══ DATASET CONTENT
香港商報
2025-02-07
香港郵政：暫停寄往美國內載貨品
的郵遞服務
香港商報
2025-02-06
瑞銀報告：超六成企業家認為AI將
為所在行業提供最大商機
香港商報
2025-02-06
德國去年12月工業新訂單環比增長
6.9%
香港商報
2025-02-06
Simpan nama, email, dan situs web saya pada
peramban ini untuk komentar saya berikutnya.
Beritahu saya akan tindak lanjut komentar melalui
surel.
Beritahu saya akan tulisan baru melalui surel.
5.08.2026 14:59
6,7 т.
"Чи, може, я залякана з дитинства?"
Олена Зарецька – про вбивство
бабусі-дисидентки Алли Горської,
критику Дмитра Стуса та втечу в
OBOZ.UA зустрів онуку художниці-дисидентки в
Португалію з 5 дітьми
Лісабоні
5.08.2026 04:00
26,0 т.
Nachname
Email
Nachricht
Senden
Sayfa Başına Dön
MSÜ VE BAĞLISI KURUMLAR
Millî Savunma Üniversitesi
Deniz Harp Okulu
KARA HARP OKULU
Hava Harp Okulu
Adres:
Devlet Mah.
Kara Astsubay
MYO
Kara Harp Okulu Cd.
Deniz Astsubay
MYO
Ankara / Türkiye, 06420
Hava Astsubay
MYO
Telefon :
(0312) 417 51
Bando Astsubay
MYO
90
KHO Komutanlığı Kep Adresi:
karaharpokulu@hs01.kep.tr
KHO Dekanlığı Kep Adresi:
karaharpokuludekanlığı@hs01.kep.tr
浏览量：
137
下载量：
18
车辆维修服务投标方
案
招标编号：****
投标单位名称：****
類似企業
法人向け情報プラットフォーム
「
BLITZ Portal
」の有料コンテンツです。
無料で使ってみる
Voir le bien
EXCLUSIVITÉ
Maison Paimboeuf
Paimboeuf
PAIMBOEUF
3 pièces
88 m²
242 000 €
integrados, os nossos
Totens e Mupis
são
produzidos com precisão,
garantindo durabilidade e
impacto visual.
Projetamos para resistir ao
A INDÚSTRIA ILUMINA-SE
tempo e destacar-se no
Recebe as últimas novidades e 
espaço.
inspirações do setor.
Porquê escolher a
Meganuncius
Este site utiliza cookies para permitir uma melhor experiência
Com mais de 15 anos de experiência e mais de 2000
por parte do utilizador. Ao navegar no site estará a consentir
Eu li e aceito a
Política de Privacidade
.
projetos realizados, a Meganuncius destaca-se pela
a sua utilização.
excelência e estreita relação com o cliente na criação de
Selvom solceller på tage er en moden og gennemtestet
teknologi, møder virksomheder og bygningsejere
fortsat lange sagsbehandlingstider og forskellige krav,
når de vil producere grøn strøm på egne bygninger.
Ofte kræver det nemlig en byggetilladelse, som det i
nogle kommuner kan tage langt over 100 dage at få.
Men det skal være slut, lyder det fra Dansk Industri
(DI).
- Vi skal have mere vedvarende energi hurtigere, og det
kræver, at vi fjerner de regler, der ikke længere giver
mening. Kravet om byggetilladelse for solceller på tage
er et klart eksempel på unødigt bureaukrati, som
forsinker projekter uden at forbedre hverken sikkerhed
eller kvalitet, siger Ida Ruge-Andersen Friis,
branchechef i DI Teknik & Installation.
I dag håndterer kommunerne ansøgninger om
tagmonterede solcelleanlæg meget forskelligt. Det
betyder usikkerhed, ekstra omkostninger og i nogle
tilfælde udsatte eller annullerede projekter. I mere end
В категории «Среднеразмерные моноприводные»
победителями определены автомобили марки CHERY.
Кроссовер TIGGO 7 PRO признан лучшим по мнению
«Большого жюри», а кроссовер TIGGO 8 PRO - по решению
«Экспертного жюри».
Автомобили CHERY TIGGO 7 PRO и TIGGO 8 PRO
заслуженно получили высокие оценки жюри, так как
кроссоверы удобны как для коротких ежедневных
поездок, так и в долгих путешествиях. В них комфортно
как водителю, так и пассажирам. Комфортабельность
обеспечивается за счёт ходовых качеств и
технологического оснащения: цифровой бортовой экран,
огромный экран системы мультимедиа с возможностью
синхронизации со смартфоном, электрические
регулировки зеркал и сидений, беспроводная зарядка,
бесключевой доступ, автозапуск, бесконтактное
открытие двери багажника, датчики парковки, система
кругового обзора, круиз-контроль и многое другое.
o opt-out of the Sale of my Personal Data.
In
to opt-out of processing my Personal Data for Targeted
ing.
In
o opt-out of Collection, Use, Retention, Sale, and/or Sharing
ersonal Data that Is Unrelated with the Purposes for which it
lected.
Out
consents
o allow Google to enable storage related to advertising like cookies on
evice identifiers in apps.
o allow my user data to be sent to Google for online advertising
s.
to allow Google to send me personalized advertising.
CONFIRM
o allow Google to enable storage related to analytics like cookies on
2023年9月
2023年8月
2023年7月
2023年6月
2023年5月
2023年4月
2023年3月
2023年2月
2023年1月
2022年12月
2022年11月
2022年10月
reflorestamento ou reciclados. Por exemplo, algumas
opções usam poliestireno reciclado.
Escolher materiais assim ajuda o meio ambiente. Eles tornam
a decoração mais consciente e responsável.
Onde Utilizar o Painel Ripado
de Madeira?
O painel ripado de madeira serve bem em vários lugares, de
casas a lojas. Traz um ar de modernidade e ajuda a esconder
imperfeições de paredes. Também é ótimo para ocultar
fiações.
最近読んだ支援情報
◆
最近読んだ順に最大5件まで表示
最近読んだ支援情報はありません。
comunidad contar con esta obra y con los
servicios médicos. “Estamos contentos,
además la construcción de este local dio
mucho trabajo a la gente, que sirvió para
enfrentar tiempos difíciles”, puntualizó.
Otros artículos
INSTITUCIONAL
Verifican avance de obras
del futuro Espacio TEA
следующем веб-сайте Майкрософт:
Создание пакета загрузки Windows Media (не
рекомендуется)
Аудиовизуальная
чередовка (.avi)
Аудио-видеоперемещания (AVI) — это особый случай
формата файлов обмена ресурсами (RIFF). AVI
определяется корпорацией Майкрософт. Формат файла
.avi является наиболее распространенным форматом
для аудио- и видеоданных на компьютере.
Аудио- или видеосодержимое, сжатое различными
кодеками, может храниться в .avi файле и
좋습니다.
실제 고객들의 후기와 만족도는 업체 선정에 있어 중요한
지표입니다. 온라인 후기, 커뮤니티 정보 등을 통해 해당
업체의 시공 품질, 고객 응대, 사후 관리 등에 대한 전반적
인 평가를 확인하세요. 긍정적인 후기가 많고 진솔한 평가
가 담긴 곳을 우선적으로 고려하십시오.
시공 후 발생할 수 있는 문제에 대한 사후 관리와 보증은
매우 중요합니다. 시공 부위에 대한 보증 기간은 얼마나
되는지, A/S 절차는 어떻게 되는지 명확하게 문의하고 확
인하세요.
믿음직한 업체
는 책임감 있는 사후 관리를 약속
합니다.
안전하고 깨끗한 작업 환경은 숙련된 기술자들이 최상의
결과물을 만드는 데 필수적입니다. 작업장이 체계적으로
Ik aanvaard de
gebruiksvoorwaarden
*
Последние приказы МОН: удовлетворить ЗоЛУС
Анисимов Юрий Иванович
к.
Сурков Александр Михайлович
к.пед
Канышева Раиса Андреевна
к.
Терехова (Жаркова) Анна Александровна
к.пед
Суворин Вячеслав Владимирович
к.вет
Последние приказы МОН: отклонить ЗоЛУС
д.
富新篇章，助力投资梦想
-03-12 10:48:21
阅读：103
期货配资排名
════
• **YOUR INSTRUCTIONS**
An exact copy of all the records is the expected answer.

• **SOLUTION**
香港商報
2025-02-07
香港郵政：暫停寄往美國內載貨品
的郵遞服務
香港商報
2025-02-06
瑞銀報告：超六成企業家認為AI將
為所在行業提供最大商機
香港商報
2025-02-06
德國去年12月工業新訂單環比增長
6.9%
香港商報
2025-02-06
Simpan nama, email, dan situs web saya pada
peramban ini untuk komentar saya berikutnya.
Beritahu saya akan tindak lanjut komentar melalui
surel.
Beritahu saya akan tulisan baru melalui surel.
5.08.2026 14:59
6,7 т.
"Чи, може, я залякана з дитинства?"
Олена Зарецька – про вбивство
бабусі-дисидентки Алли Горської,
критику Дмитра Стуса та втечу в
OBOZ.UA зустрів онуку художниці-дисидентки в
Португалію з 5 дітьми
Лісабоні
5.08.2026 04:00
26,0 т.
Nachname
Email
Nachricht
Senden
Sayfa Başına Dön
MSÜ VE BAĞLISI KURUMLAR
Millî Savunma Üniversitesi
Deniz Harp Okulu
KARA HARP OKULU
Hava Harp Okulu
Adres:
Devlet Mah.
Kara Astsubay
MYO
Kara Harp Okulu Cd.
Deniz Astsubay
MYO
Ankara / Türkiye, 06420
Hava Astsubay
MYO
Telefon :
(0312) 417 51
Bando Astsubay
MYO
90
KHO Komutanlığı Kep Adresi:
karaharpokulu@hs01.kep.tr
KHO Dekanlığı Kep Adresi:
karaharpokuludekanlığı@hs01.kep.tr
浏览量：
137
下载量：
18
车辆维修服务投标方
案
招标编号：****
投标单位名称：****
類似企業
法人向け情報プラットフォーム
「
BLITZ Portal
」の有料コンテンツです。
無料で使ってみる
Voir le bien
EXCLUSIVITÉ
Maison Paimboeuf
Paimboeuf
PAIMBOEUF
3 pièces
88 m²
242 000 €
integrados, os nossos
Totens e Mupis
são
produzidos com precisão,
garantindo durabilidade e
impacto visual.
Projetamos para resistir ao
A INDÚSTRIA ILUMINA-SE
tempo e destacar-se no
Recebe as últimas novidades e 
espaço.
inspirações do setor.
Porquê escolher a
Meganuncius
Este site utiliza cookies para permitir uma melhor experiência
Com mais de 15 anos de experiência e mais de 2000
por parte do utilizador. Ao navegar no site estará a consentir
Eu li e aceito a
Política de Privacidade
.
projetos realizados, a Meganuncius destaca-se pela
a sua utilização.
excelência e estreita relação com o cliente na criação de
Selvom solceller på tage er en moden og gennemtestet
teknologi, møder virksomheder og bygningsejere
fortsat lange sagsbehandlingstider og forskellige krav,
når de vil producere grøn strøm på egne bygninger.
Ofte kræver det nemlig en byggetilladelse, som det i
nogle kommuner kan tage langt over 100 dage at få.
Men det skal være slut, lyder det fra Dansk Industri
(DI).
- Vi skal have mere vedvarende energi hurtigere, og det
kræver, at vi fjerner de regler, der ikke længere giver
mening. Kravet om byggetilladelse for solceller på tage
er et klart eksempel på unødigt bureaukrati, som
forsinker projekter uden at forbedre hverken sikkerhed
eller kvalitet, siger Ida Ruge-Andersen Friis,
branchechef i DI Teknik & Installation.
I dag håndterer kommunerne ansøgninger om
tagmonterede solcelleanlæg meget forskelligt. Det
betyder usikkerhed, ekstra omkostninger og i nogle
tilfælde udsatte eller annullerede projekter. I mere end
В категории «Среднеразмерные моноприводные»
победителями определены автомобили марки CHERY.
Кроссовер TIGGO 7 PRO признан лучшим по мнению
«Большого жюри», а кроссовер TIGGO 8 PRO - по решению
«Экспертного жюри».
Автомобили CHERY TIGGO 7 PRO и TIGGO 8 PRO
заслуженно получили высокие оценки жюри, так как
кроссоверы удобны как для коротких ежедневных
поездок, так и в долгих путешествиях. В них комфортно
как водителю, так и пассажирам. Комфортабельность
обеспечивается за счёт ходовых качеств и
технологического оснащения: цифровой бортовой экран,
огромный экран системы мультимедиа с возможностью
синхронизации со смартфоном, электрические
регулировки зеркал и сидений, беспроводная зарядка,
бесключевой доступ, автозапуск, бесконтактное
открытие двери багажника, датчики парковки, система
кругового обзора, круиз-контроль и многое другое.
o opt-out of the Sale of my Personal Data.
In
to opt-out of processing my Personal Data for Targeted
ing.
In
o opt-out of Collection, Use, Retention, Sale, and/or Sharing
ersonal Data that Is Unrelated with the Purposes for which it
lected.
Out
consents
o allow Google to enable storage related to advertising like cookies on
evice identifiers in apps.
o allow my user data to be sent to Google for online advertising
s.
to allow Google to send me personalized advertising.
CONFIRM
o allow Google to enable storage related to analytics like cookies on
2023年9月
2023年8月
2023年7月
2023年6月
2023年5月
2023年4月
2023年3月
2023年2月
2023年1月
2022年12月
2022年11月
2022年10月
reflorestamento ou reciclados. Por exemplo, algumas
opções usam poliestireno reciclado.
Escolher materiais assim ajuda o meio ambiente. Eles tornam
a decoração mais consciente e responsável.
Onde Utilizar o Painel Ripado
de Madeira?
O painel ripado de madeira serve bem em vários lugares, de
casas a lojas. Traz um ar de modernidade e ajuda a esconder
imperfeições de paredes. Também é ótimo para ocultar
fiações.
最近読んだ支援情報
◆
最近読んだ順に最大5件まで表示
最近読んだ支援情報はありません。
comunidad contar con esta obra y con los
servicios médicos. “Estamos contentos,
además la construcción de este local dio
mucho trabajo a la gente, que sirvió para
enfrentar tiempos difíciles”, puntualizó.
Otros artículos
INSTITUCIONAL
Verifican avance de obras
del futuro Espacio TEA
следующем веб-сайте Майкрософт:
Создание пакета загрузки Windows Media (не
рекомендуется)
Аудиовизуальная
чередовка (.avi)
Аудио-видеоперемещания (AVI) — это особый случай
формата файлов обмена ресурсами (RIFF). AVI
определяется корпорацией Майкрософт. Формат файла
.avi является наиболее распространенным форматом
для аудио- и видеоданных на компьютере.
Аудио- или видеосодержимое, сжатое различными
кодеками, может храниться в .avi файле и
좋습니다.
실제 고객들의 후기와 만족도는 업체 선정에 있어 중요한
지표입니다. 온라인 후기, 커뮤니티 정보 등을 통해 해당
업체의 시공 품질, 고객 응대, 사후 관리 등에 대한 전반적
인 평가를 확인하세요. 긍정적인 후기가 많고 진솔한 평가
가 담긴 곳을 우선적으로 고려하십시오.
시공 후 발생할 수 있는 문제에 대한 사후 관리와 보증은
매우 중요합니다. 시공 부위에 대한 보증 기간은 얼마나
되는지, A/S 절차는 어떻게 되는지 명확하게 문의하고 확
인하세요.
믿음직한 업체
는 책임감 있는 사후 관리를 약속
합니다.
안전하고 깨끗한 작업 환경은 숙련된 기술자들이 최상의
결과물을 만드는 데 필수적입니다. 작업장이 체계적으로
Ik aanvaard de
gebruiksvoorwaarden
*
Последние приказы МОН: удовлетворить ЗоЛУС
Анисимов Юрий Иванович
к.
Сурков Александр Михайлович
к.пед
Канышева Раиса Андреевна
к.
Терехова (Жаркова) Анна Александровна
к.пед
Суворин Вячеслав Владимирович
к.вет
Последние приказы МОН: отклонить ЗоЛУС
д.
富新篇章，助力投资梦想
-03-12 10:48:21
阅读：103
期货配资排名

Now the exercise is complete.